Within the entries below, please return exactly the lines from the one with "STROKOVNI ČLANKI" through the one with "興建金剛乘佛學院之緣起 Reasons For Establishing An", leaving out any pictures.

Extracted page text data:
Start of Block

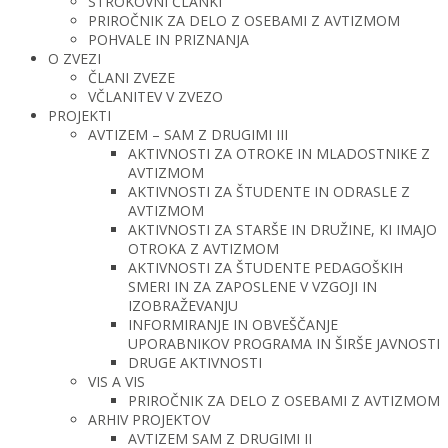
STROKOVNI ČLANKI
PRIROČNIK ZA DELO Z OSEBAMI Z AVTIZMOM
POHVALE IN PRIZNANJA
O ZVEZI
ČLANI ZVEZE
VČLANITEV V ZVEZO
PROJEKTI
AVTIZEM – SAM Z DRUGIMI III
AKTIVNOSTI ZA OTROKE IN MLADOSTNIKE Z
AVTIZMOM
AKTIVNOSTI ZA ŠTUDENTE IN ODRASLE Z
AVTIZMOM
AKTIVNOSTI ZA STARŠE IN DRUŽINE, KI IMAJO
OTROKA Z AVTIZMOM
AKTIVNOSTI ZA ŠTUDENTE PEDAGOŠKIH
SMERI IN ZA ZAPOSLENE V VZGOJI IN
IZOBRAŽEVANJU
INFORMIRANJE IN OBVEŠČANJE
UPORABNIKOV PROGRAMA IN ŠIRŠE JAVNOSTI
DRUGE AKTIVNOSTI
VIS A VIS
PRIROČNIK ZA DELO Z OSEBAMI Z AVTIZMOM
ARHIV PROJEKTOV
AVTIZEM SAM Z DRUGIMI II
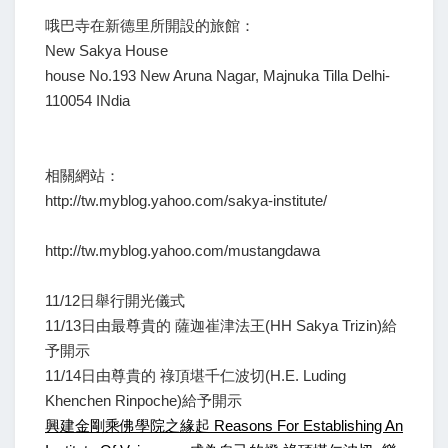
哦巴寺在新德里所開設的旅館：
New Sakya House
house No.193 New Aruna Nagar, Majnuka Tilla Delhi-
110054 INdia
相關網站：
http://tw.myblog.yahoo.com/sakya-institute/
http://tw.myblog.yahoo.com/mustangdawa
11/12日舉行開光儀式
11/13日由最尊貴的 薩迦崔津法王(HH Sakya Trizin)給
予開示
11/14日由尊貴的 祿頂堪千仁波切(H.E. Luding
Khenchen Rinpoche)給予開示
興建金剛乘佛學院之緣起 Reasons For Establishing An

End of Block
Start of Block

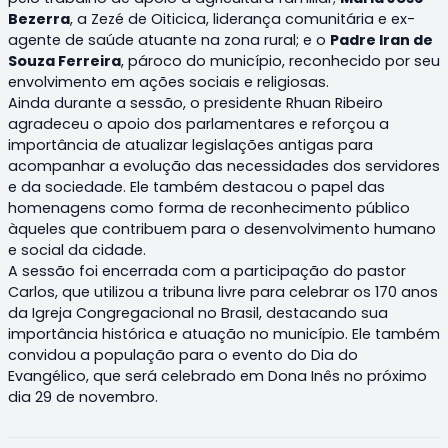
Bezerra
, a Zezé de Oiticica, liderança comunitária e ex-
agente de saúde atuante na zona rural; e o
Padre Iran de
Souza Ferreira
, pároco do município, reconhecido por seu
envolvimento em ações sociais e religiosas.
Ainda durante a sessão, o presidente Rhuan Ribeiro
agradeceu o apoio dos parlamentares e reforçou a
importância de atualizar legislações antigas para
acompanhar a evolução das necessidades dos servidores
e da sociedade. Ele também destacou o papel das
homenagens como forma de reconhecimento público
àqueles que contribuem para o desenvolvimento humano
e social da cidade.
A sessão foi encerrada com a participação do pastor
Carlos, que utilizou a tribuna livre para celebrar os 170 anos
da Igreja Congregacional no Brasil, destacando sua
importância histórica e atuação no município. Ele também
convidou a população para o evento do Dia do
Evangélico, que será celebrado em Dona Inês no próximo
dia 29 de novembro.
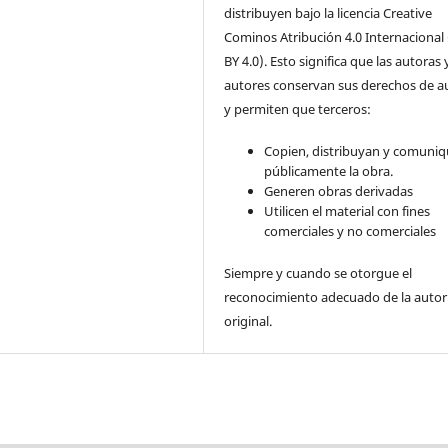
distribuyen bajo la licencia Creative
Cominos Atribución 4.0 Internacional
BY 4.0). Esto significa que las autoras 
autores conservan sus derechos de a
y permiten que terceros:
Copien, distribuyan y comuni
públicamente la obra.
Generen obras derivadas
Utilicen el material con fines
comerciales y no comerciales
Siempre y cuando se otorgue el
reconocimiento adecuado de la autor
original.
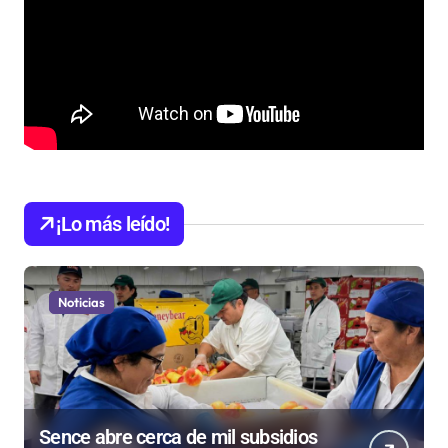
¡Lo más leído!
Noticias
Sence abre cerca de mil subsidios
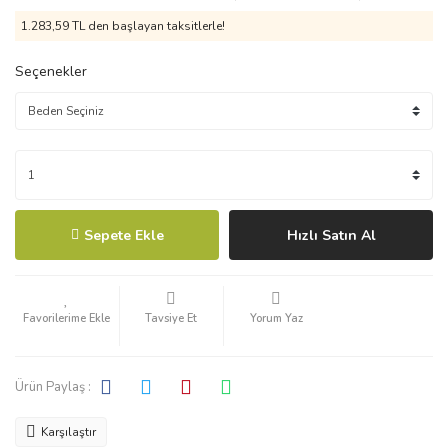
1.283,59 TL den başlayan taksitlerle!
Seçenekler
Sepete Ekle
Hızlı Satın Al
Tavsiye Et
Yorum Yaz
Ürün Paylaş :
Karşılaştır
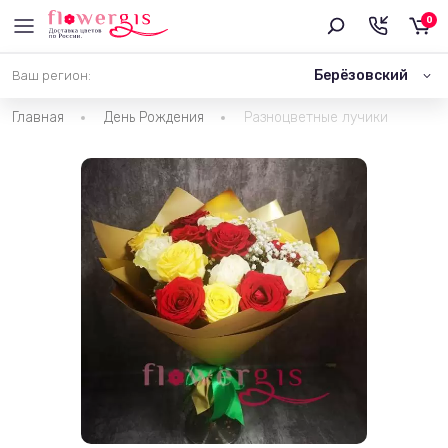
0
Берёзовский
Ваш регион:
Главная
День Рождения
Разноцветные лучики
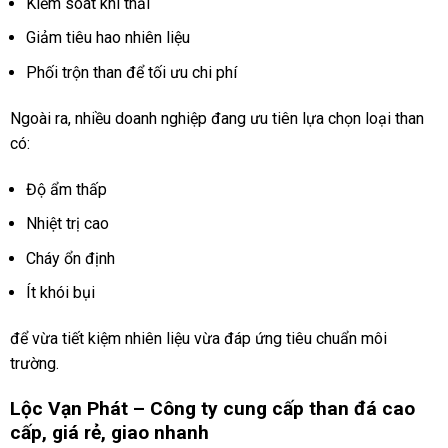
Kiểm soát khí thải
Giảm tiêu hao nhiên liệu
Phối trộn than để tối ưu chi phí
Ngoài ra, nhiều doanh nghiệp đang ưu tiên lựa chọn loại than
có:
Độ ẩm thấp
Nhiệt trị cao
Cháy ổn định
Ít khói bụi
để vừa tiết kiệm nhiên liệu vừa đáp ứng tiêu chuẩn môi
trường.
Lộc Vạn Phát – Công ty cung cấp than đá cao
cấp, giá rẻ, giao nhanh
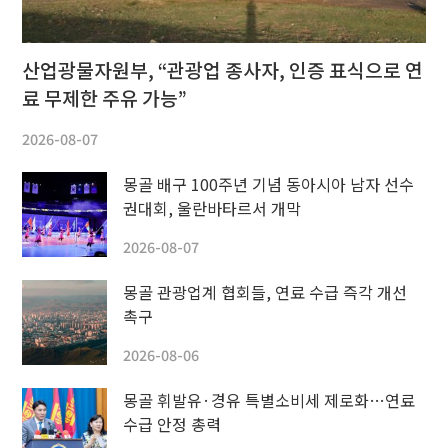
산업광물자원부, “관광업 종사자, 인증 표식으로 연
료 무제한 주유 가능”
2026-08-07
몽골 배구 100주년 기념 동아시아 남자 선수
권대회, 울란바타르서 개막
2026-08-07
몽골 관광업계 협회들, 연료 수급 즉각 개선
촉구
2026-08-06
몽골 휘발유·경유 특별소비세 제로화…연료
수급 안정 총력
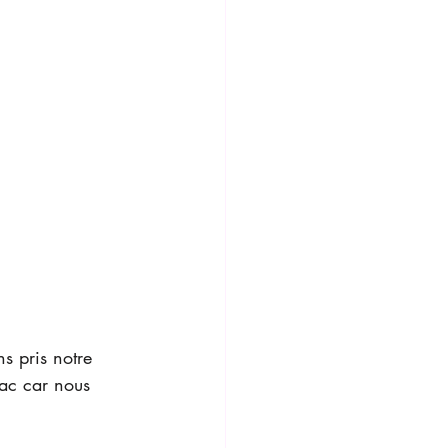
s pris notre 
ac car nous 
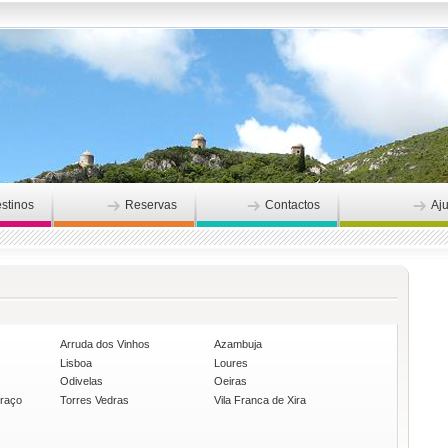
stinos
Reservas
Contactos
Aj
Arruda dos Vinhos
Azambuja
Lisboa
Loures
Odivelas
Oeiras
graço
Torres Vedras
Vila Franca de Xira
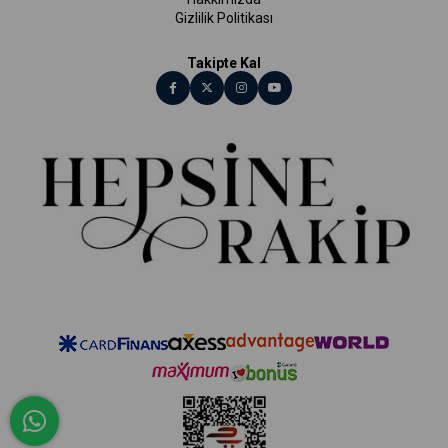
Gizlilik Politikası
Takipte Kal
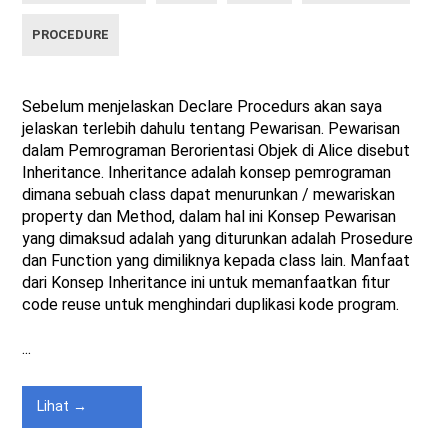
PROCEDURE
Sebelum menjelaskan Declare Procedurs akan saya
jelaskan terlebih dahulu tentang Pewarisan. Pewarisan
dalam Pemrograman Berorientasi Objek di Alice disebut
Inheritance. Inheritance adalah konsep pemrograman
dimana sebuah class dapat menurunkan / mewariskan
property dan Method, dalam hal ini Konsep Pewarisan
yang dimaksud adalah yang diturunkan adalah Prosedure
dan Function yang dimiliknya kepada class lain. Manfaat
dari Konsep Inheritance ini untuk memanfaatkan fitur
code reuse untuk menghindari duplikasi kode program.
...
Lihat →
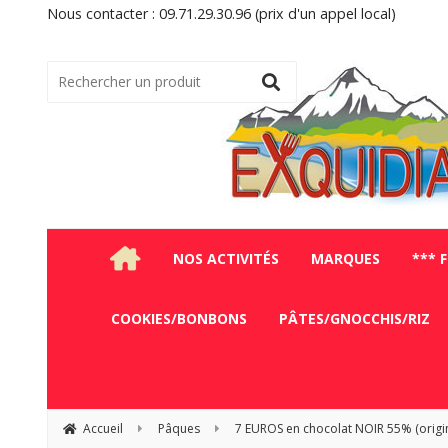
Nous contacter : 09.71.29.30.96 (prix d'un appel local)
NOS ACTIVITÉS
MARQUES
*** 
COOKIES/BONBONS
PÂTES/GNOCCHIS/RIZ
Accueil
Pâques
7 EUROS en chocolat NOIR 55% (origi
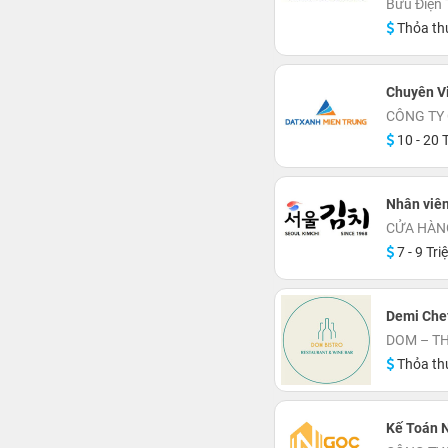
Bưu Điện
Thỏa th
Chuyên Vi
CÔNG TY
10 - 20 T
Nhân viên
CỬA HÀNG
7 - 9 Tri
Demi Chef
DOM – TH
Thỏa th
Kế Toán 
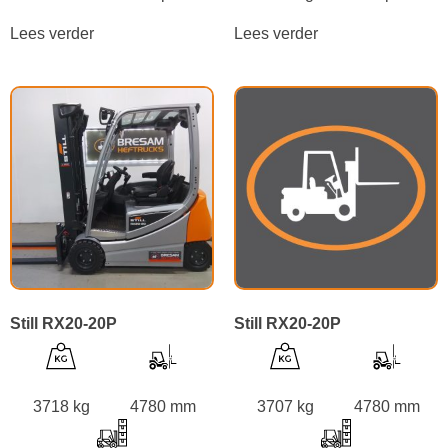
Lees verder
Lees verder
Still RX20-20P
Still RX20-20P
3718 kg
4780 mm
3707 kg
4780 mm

End of Block
Start of Block

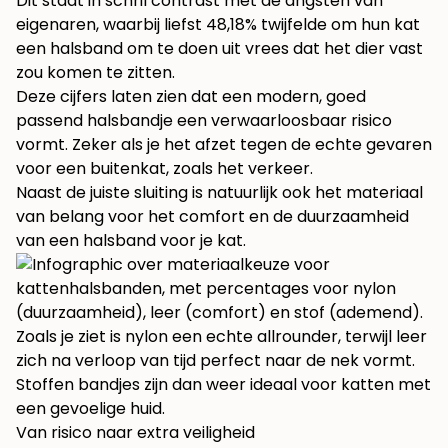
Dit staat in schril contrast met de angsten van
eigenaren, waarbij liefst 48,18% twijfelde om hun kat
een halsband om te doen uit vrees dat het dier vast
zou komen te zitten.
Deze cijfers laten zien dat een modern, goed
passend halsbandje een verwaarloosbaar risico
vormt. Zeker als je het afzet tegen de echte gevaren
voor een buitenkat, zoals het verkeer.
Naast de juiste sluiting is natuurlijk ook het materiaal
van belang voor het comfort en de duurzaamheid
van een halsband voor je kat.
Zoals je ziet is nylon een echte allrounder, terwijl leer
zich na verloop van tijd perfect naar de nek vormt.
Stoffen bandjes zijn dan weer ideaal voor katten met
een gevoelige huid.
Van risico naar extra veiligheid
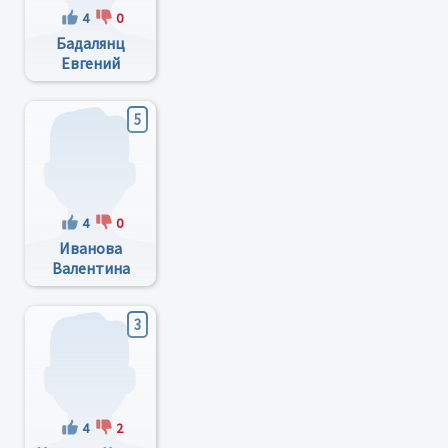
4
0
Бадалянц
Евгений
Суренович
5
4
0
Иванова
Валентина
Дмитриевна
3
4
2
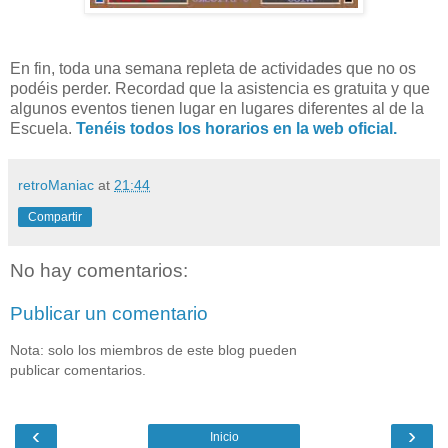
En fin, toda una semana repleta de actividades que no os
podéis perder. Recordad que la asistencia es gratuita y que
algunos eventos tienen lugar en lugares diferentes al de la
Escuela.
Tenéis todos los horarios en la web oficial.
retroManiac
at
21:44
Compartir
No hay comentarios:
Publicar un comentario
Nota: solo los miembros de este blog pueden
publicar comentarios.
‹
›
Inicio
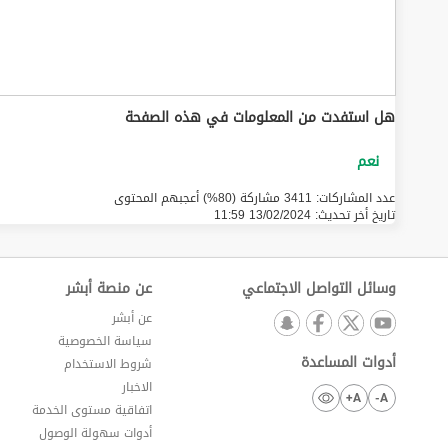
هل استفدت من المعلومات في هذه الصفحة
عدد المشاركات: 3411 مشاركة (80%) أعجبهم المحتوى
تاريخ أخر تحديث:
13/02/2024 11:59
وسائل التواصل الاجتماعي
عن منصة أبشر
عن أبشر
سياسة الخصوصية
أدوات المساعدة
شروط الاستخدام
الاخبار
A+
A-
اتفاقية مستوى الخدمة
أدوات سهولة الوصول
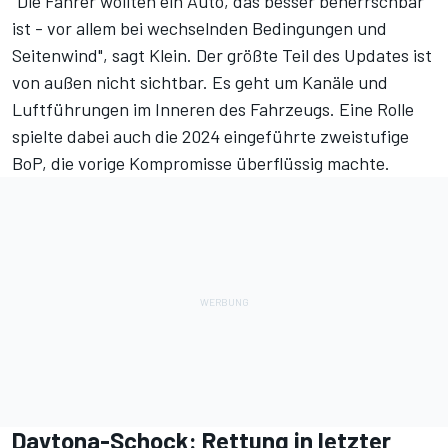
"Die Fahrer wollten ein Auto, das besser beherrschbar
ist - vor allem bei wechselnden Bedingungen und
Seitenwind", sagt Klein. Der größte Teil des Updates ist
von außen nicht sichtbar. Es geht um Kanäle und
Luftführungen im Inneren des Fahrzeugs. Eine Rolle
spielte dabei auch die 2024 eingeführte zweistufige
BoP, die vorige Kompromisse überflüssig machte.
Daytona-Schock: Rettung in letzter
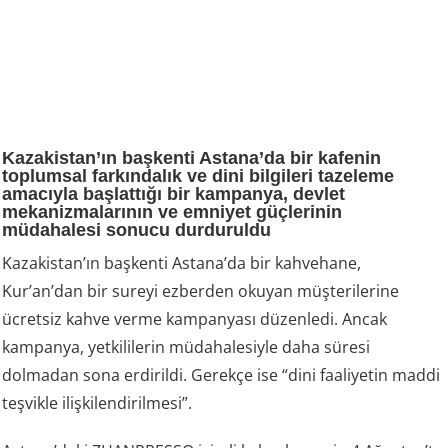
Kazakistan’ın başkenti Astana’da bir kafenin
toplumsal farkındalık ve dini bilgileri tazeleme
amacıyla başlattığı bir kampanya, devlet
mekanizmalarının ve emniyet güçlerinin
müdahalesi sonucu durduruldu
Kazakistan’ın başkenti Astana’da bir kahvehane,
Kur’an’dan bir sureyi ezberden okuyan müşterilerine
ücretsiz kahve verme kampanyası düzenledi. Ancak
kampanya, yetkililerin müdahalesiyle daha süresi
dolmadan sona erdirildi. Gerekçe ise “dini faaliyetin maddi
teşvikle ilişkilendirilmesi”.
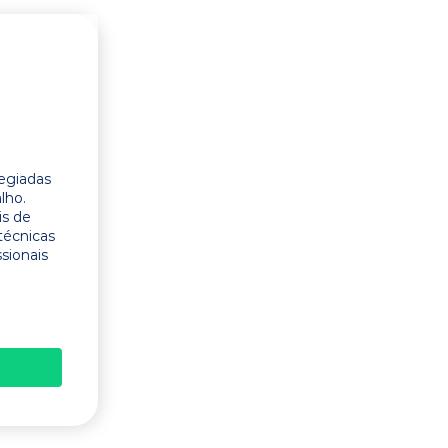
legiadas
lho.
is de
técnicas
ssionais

End of Block

• PROBLEM SOLUTION:
STROKOVNI ČLANKI
PRIROČNIK ZA DELO Z OSEBAMI Z AVTIZMOM
POHVALE IN PRIZNANJA
O ZVEZI
ČLANI ZVEZE
VČLANITEV V ZVEZO
PROJEKTI
AVTIZEM – SAM Z DRUGIMI III
AKTIVNOSTI ZA OTROKE IN MLADOSTNIKE Z
AVTIZMOM
AKTIVNOSTI ZA ŠTUDENTE IN ODRASLE Z
AVTIZMOM
AKTIVNOSTI ZA STARŠE IN DRUŽINE, KI IMAJO
OTROKA Z AVTIZMOM
AKTIVNOSTI ZA ŠTUDENTE PEDAGOŠKIH
SMERI IN ZA ZAPOSLENE V VZGOJI IN
IZOBRAŽEVANJU
INFORMIRANJE IN OBVEŠČANJE
UPORABNIKOV PROGRAMA IN ŠIRŠE JAVNOSTI
DRUGE AKTIVNOSTI
VIS A VIS
PRIROČNIK ZA DELO Z OSEBAMI Z AVTIZMOM
ARHIV PROJEKTOV
AVTIZEM SAM Z DRUGIMI II
哦巴寺在新德里所開設的旅館：
New Sakya House
house No.193 New Aruna Nagar, Majnuka Tilla Delhi-
110054 INdia
相關網站：
http://tw.myblog.yahoo.com/sakya-institute/
http://tw.myblog.yahoo.com/mustangdawa
11/12日舉行開光儀式
11/13日由最尊貴的 薩迦崔津法王(HH Sakya Trizin)給
予開示
11/14日由尊貴的 祿頂堪千仁波切(H.E. Luding
Khenchen Rinpoche)給予開示
興建金剛乘佛學院之緣起 Reasons For Establishing An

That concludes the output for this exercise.